WHAT YOU ARE ASKED TO DO
Below is a block of records. Copy every line in it that contains the word "пабочныя".

[Page images and extracted text]
---+---
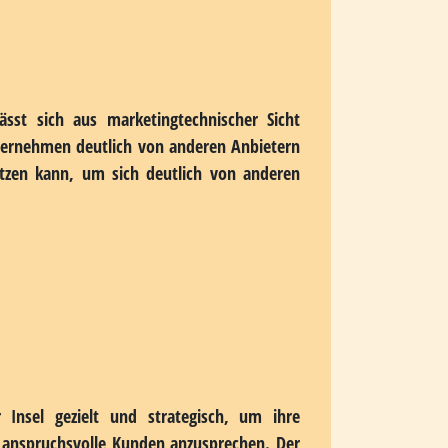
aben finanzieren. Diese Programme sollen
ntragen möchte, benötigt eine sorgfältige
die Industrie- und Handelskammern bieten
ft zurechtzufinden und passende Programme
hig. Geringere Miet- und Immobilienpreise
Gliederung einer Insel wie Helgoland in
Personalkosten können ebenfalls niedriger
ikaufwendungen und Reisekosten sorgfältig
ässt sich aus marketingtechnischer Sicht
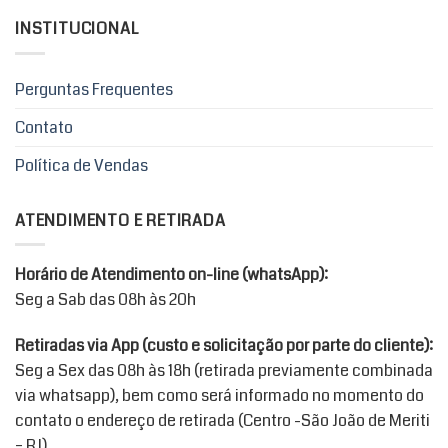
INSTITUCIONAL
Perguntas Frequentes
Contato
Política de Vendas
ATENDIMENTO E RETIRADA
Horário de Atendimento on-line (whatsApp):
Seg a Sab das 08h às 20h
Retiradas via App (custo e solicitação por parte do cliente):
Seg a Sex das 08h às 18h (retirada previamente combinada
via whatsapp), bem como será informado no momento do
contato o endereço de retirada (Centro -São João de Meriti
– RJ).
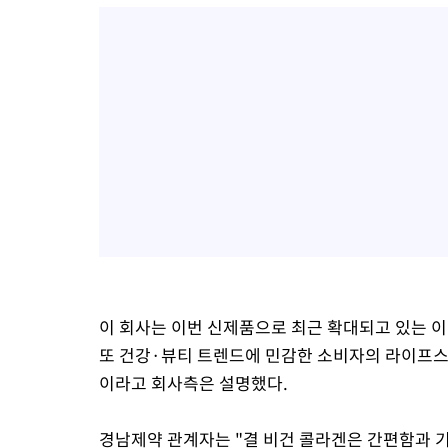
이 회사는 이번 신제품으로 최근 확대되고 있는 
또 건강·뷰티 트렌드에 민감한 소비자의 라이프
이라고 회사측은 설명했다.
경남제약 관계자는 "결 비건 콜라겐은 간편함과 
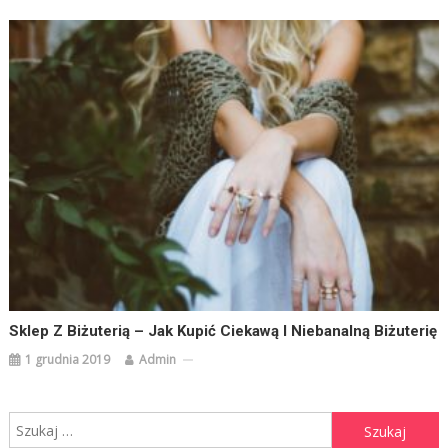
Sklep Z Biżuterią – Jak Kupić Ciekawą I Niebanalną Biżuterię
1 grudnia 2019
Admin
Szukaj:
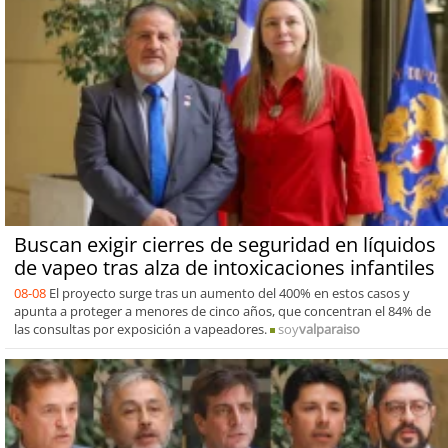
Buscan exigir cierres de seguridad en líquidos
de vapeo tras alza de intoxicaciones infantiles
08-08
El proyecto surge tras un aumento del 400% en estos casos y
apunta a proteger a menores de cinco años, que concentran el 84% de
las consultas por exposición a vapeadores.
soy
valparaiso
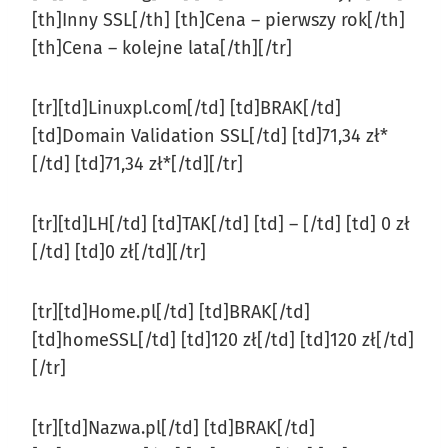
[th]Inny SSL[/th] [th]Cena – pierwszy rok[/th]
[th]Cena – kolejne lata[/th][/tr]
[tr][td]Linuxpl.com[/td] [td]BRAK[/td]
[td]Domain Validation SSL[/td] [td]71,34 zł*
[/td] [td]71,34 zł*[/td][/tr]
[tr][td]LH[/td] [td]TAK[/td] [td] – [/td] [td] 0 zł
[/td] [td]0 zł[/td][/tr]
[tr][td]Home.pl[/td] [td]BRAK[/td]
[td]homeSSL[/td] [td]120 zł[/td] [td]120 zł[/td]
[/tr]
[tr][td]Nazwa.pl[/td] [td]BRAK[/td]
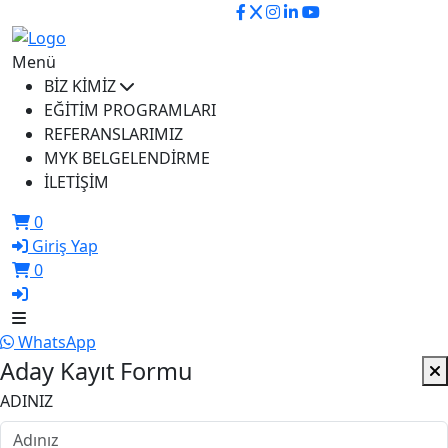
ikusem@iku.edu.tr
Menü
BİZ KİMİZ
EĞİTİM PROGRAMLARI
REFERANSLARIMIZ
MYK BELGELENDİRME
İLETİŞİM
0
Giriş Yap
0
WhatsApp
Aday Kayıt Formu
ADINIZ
---+---
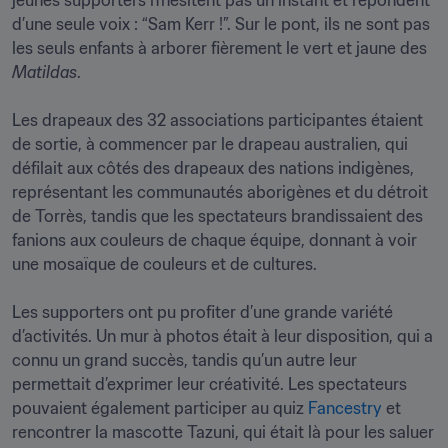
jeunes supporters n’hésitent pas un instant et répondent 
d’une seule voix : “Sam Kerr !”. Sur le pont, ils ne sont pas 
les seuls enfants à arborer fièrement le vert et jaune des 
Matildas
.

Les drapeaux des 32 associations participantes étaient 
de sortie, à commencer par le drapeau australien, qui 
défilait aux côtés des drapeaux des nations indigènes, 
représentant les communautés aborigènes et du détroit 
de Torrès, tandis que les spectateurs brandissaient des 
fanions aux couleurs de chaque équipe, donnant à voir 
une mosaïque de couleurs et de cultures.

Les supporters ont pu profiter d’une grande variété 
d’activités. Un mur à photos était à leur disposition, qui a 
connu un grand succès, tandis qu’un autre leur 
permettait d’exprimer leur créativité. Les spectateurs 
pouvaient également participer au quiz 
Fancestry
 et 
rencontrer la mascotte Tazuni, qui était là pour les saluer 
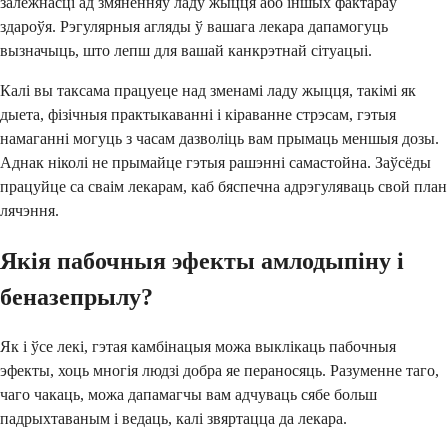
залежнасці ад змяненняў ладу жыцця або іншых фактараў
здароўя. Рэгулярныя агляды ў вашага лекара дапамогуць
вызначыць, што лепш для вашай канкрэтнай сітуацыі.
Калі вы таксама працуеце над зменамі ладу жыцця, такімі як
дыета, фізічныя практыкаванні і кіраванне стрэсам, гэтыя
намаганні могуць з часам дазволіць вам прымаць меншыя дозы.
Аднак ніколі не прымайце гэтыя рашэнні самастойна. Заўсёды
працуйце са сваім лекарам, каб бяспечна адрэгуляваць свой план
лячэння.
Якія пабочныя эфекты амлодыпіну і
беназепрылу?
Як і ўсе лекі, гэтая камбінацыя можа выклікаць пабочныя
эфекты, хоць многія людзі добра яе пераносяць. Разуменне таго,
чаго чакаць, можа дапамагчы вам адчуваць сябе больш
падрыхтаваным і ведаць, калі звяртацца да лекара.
---+---
OUTPUT BELOW
Якія пабочныя эфекты амлодыпіну і
Як і ўсе лекі, гэтая камбінацыя можа выклікаць пабочныя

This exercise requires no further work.